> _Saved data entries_
Content starts

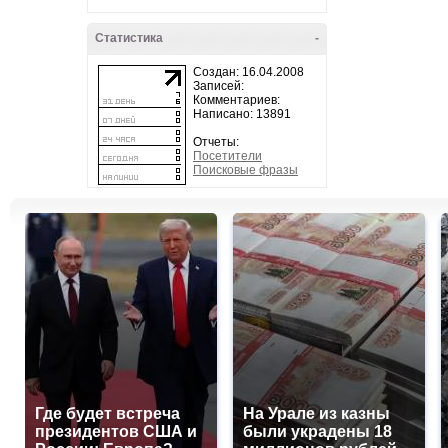
Статистика
-
Создан: 16.04.2008
Записей:
Комментариев:
Написано: 13891
Отчеты:
Посетители
Поисковые фразы
Где будет встреча
На Урале из казны
президентов США и
были украдены 18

Content ends

> _TASK REQUIREMENTS_
Set down the entries above again exactly, minus any image.

> _ANSWER SPACE_
Статистика
-
Создан: 16.04.2008
Записей:
Комментариев:
Написано: 13891
Отчеты:
Посетители
Поисковые фразы
Где будет встреча
На Урале из казны
президентов США и
были украдены 18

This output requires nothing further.